Traditionally, both gas and electric utilities have been monopolies subject to government regulation. This helps ensure that all customers in the service area receive reliable service under fair terms, conditions, and prices. Since the mid-1990s, one-third of states have opened up part of these markets to competition. These states have opened energy generation to competition. The existing electric utility has been required to sell its generation facilities to unregulated companies. The distribution part of the system remains under state regulation with traditional cost-of-service regulation. Consumers in these states can now purchase electricity, natural gas, or both, from competing providers.
Some argue that retail energy prices are lower in restructured markets. However, other factors can drive up the total cost of service for consumers above the base rate. Price volatility, market manipulation, and regulator-approved fees and charges are a few factors. Additional consumer challenges in restructured markets include:
- misleading marketing practices.
- variable-rate contracts that can result in exceptionally high bills during periods of price volatility. This is because the price passes through short-term wholesale market trends.
- threats to eliminate standard offer service.
- bailouts to maintain high-cost nuclear and coal generation plants that cannot compete in deregulated wholesale markets.
Regulators play a key oversight role in all states, regardless of the regulatory approach.
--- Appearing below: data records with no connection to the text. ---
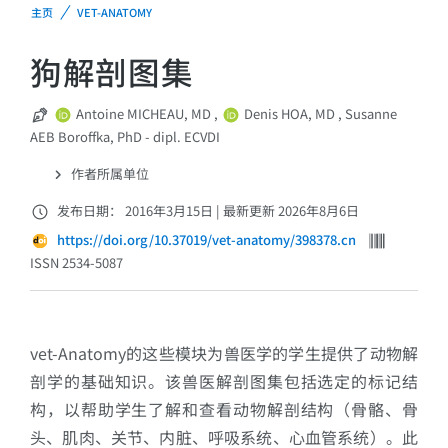
主页
VET-ANATOMY
狗解剖图集
Antoine MICHEAU, MD
,
Denis HOA, MD
,
Susanne
AEB Boroffka, PhD - dipl. ECVDI
作者所属单位
发布日期： 2016年3月15日
|
最新更新 2026年8月6日
https://doi.org/10.37019/vet-anatomy/398378.cn
ISSN 2534-5087
vet-Anatomy的这些模块为兽医学的学生提供了动物解
剖学的基础知识。该兽医解剖图集包括选定的标记结
构，以帮助学生了解和查看动物解剖结构（骨骼、骨
头、肌肉、关节、内脏、呼吸系统、心血管系统）。此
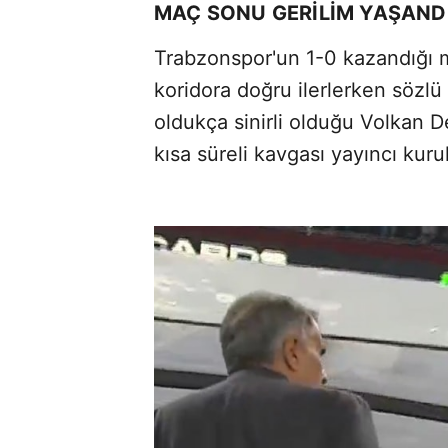
MAÇ SONU GERİLİM YAŞANDI
Trabzonspor'un 1-0 kazandığı m
koridora doğru ilerlerken sözl
oldukça sinirli olduğu Volkan De
kısa süreli kavgası yayıncı kuru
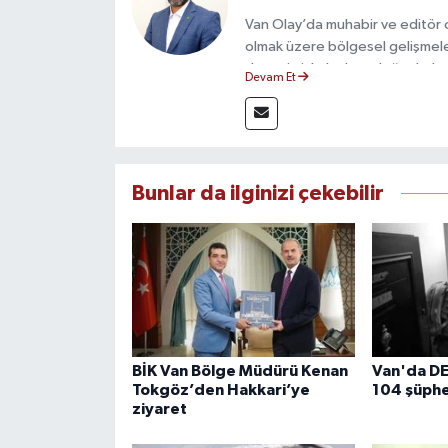
Van Olay’da muhabir ve editör 
olmak üzere bölgesel gelişmele
deneyimiyle hızlı ve doğru haber
Devam Et
ilkeleri doğrultusunda güvenilir
Bunlar da ilginizi çekebilir
BİK Van Bölge Müdürü Kenan
Van'da D
Tokgöz’den Hakkari’ye
104 şüphe
ziyaret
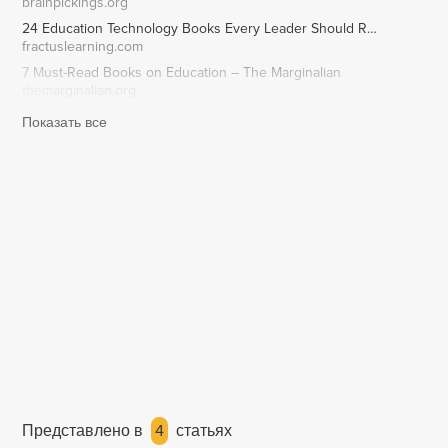
brainpickings.org
24 Education Technology Books Every Leader Should Read - Fractus Learning
fractuslearning.com
7 Must-Read Books on Education – The Marginalian
themarginalian.org
Показать все
Представлено в
4
статьях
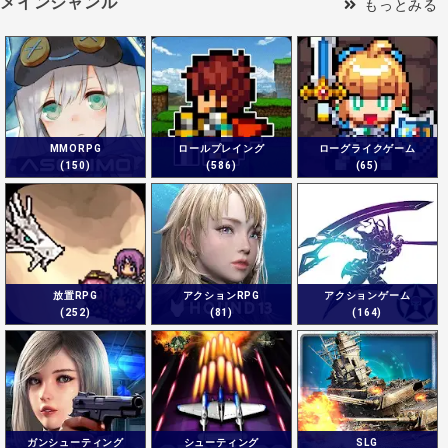
メインジャンル
もっとみる
MMORPG
ロールプレイング
ローグライクゲーム
(150)
(586)
(65)
放置RPG
アクションRPG
アクションゲーム
(252)
(81)
(164)
ガンシューティング
シューティング
SLG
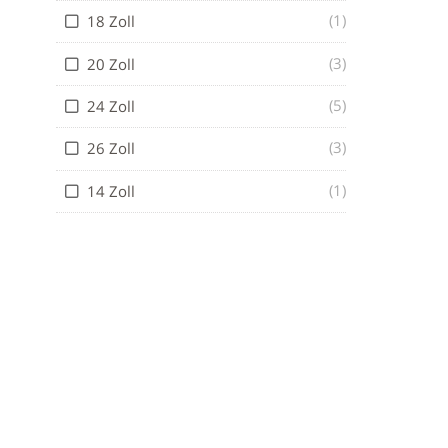
(1)
18 Zoll
(3)
20 Zoll
(5)
24 Zoll
(3)
26 Zoll
(1)
14 Zoll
Vigorous oversight is essential to ensure fair treatment of consumers.
Aggregation occurs when an entity brings together retail electric or natural gas customers into buying groups. The purpose is to increase each consumer’s purchasing power. Local governments often implement aggregation by allowing residents of the entire city to band together for more purchasing power or to ensure most of their power comes only from renewable sources. State regulators typically establish and enforce rules and policies related to aggregation.
Standard Offer Service: Sometimes known as default service, standard offer service is offered to residential customers in nearly all deregulated states. The only exception is the deregulated part of Texas. Standard offer service is what consumers receive when they do not select an alternative provider or when they select a provider who later goes out of business. It is intended to provide service at stable rates approved by regulators. They are typically selected from competitive bids from the wholesale market.
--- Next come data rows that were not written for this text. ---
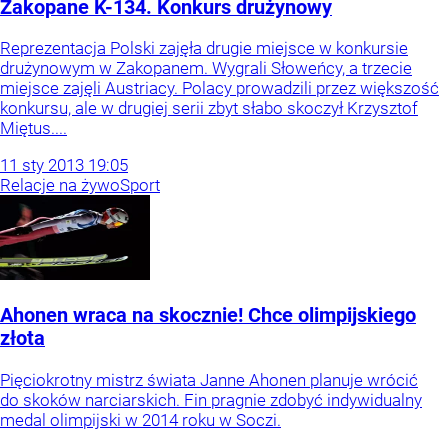
Zakopane K-134. Konkurs drużynowy
Reprezentacja Polski zajęła drugie miejsce w konkursie
drużynowym w Zakopanem. Wygrali Słoweńcy, a trzecie
miejsce zajęli Austriacy. Polacy prowadzili przez większość
konkursu, ale w drugiej serii zbyt słabo skoczył Krzysztof
Miętus....
11
sty
2013
19:05
Relacje na żywo
Sport
Ahonen wraca na skocznie! Chce olimpijskiego
złota
Pięciokrotny mistrz świata Janne Ahonen planuje wrócić
do skoków narciarskich. Fin pragnie zdobyć indywidualny
medal olimpijski w 2014 roku w Soczi.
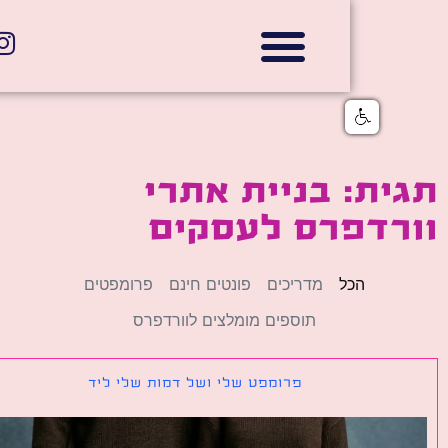
אתרי תדמית
הצהרת נגישות
גלי דוב בניית אתרי אינטרנט
חנויות דיגיטליות
ת: בניית אתרי
רדפרס לעסקים
הכל
מדריכים
פונטים חינם
פרומפטים
תוספים מומלצים לוורדפרס
פרומפט שלי ושל דמות שלי ליד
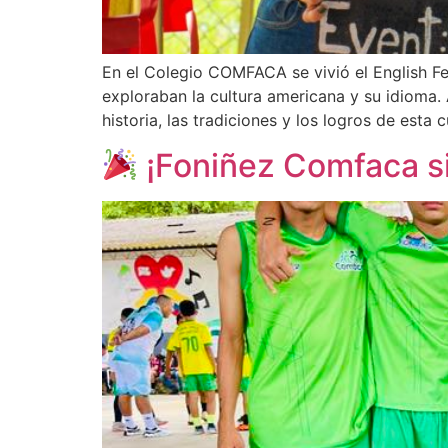
En el Colegio COMFACA se vivió el English Fe
exploraban la cultura americana y su idioma.
historia, las tradiciones y los logros de esta 
¡Foniñez Comfaca si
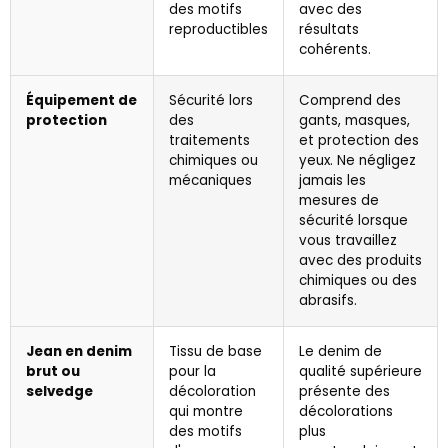
des motifs
avec des
reproductibles
résultats
cohérents.
Équipement de
Sécurité lors
Comprend des
protection
des
gants, masques,
traitements
et protection des
chimiques ou
yeux. Ne négligez
mécaniques
jamais les
mesures de
sécurité lorsque
vous travaillez
avec des produits
chimiques ou des
abrasifs.
Jean en denim
Tissu de base
Le denim de
brut ou
pour la
qualité supérieure
selvedge
décoloration
présente des
qui montre
décolorations
des motifs
plus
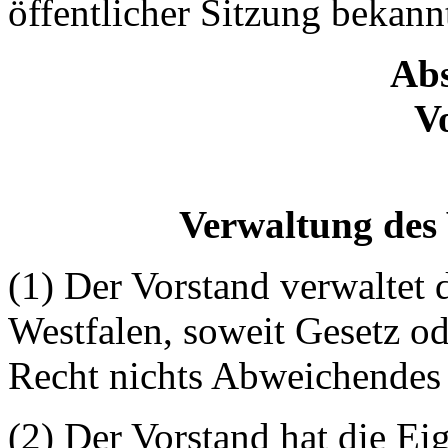
öffentlicher Sitzung bekan
Abs
V
Verwaltung des 
(1) Der Vorstand verwaltet
Westfalen, soweit Gesetz od
Recht nichts Abweichendes
(2) Der Vorstand hat die Ei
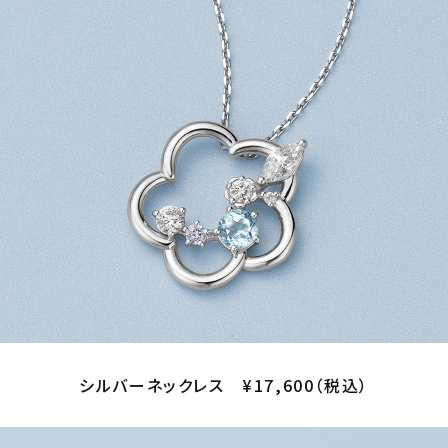
シルバーネックレス ¥17,600（税込）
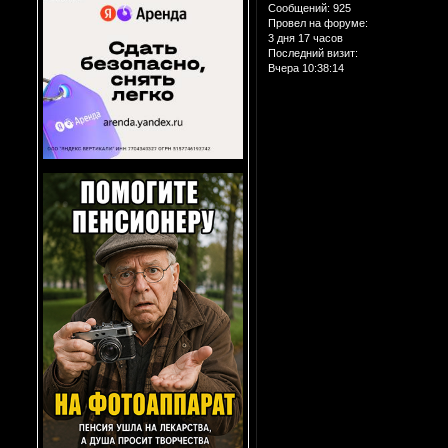
Сообщений:
925
Провел на форуме:
3 дня 17 часов
Последний визит:
Вчера 10:38:14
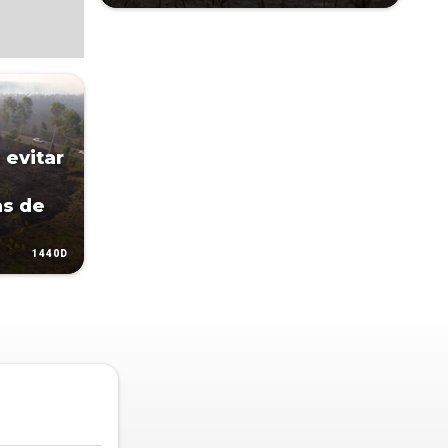
 evitar
as de
1440D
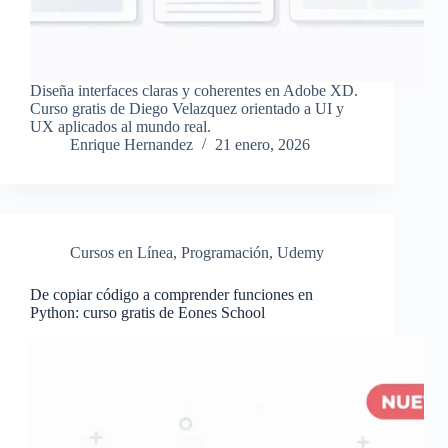
Diseña interfaces claras y coherentes en Adobe XD.
Curso gratis de Diego Velazquez orientado a UI y
UX aplicados al mundo real.
Enrique Hernandez
21 enero, 2026
Cursos en Línea
,
Programación
,
Udemy
De copiar código a comprender funciones en
Python: curso gratis de Eones School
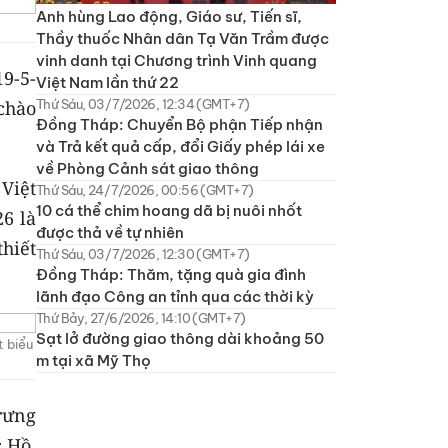
Anh hùng Lao động, Giáo sư, Tiến sĩ,
Thầy thuốc Nhân dân Tạ Văn Trầm được
vinh danh tại Chương trình Vinh quang
9-5-
Việt Nam lần thứ 22
chào
Thứ Sáu, 03/7/2026, 12:34 (GMT+7)
Đồng Tháp: Chuyển Bộ phận Tiếp nhận
và Trả kết quả cấp, đổi Giấy phép lái xe
về Phòng Cảnh sát giao thông
 Việt
Thứ Sáu, 24/7/2026, 00:56 (GMT+7)
10 cá thể chim hoang dã bị nuôi nhốt
6 là
được thả về tự nhiên
hiết
Thứ Sáu, 03/7/2026, 12:30 (GMT+7)
Đồng Tháp: Thăm, tặng quà gia đình
lãnh đạo Công an tỉnh qua các thời kỳ
Thứ Bảy, 27/6/2026, 14:10 (GMT+7)
Sạt lở đường giao thông dài khoảng 50
t biểu
m tại xã Mỹ Thọ
rưng
 Hồ,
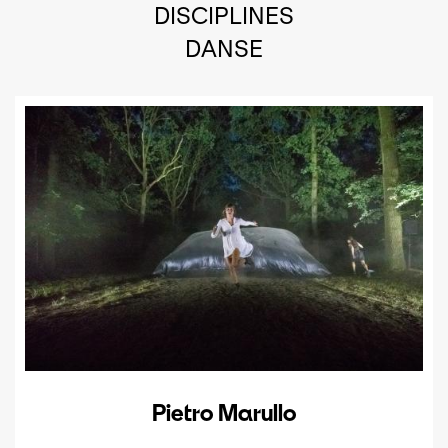
DISCIPLINES
DANSE
Pietro Marullo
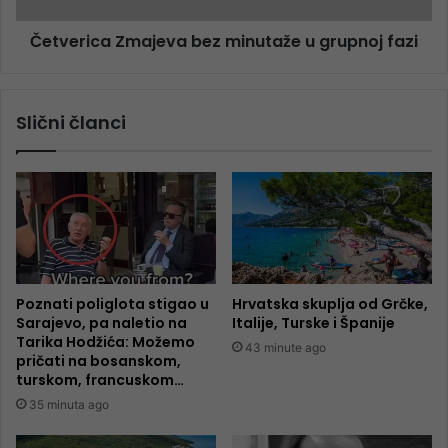
Četverica Zmajeva bez minutaže u grupnoj fazi
Slični članci
Poznati poliglota stigao u
Hrvatska skuplja od Grčke,
Sarajevo, pa naletio na
Italije, Turske i Španije
Tarika Hodžića: Možemo
43 minute ago
pričati na bosanskom,
turskom, francuskom…
35 minuta ago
Some industry groups representing retail energy providers have sought to end standard offer service. They want to force residential customers into the market. Consumer advocates have strongly opposed such action. Most studies have documented that retail energy providers charge more than default service over a reasonable period of time. These higher prices have especially harmed customers with lower incomes. This has, in turn, increased the costs of the ratepayer-funded bill-payment assistance programs. In addition, several states have documented that retail energy providers engaged in deceptive marketing practices while engaged in door-to-door marketing in neighborhoods with lower incomes.
RETAIL ELECTRICITY AND GAS RESTRUCTURING: Policy
RETAIL ELECTRICITY AND GAS RESTRUCTURING: Policy
Consumer protections in retail energy markets
Policymakers in states without retail energy competition should refrain from introducing it. Strong regulatory oversight is essential to ensure consumer protections.
Policymakers in states that have restructured or deregulated their electric or retail natural gas utility should:
- adopt consumer protections;
- provide vigorous oversight to protect against unfair, deceptive, or abusive practices, including deceptive marketing materials;
- prohibit variable-rate contracts; and
- exclude subsidies or bailouts of generation facilities.
Policymakers should adopt consumer protections against marketing and service provision abuses related to disclosures, contracts, codes of conduct, service quality, and marketing materials.
Policymakers should regularly report on the experience of residential consumers in the restructured market with respect to prices, fees, the level of competition, and other relevant factors.
Pricing evaluation should include apples-to-apples comparisons of the total paid by consumers for the energy service. For example, if the energy provider is able to add new fees under a restructured market, those fees should be added to the total price that is published to compare to the default service.
The evaluation should also consider changes in unfair terms and conditions, for example, misleading marketing practices.
Standard offer service
State policymakers in deregulated states should make standard offer service the default for residential customers. It should be stable, predictable, and affordable. Standard offer service should be offered to all residential customers at rates that have been approved by regulators and are just and reasonable.
Standard offer service should include the same consumer protections that historically have been provided by traditional gas or electric utility service to these customers prior to restructuring.
Policymakers should reject proposals to eliminate standard offer service and force consumers to choose a supplier.
Policymakers should reject proposals to offer variable standard offer service linked to short-term wholesale market prices or other volatile pricing strategies.
Planning, participation, and protection
Federal and state policymakers should permit local entities to participate in planning for appropriate energy supply arrangements, including aggregation. Federal and state policymakers should ensure that all aggregators abide by state consumer protection statutes.
Where local entities have implemented such plans, consumers must still have the ability to opt out and choose their own supplier.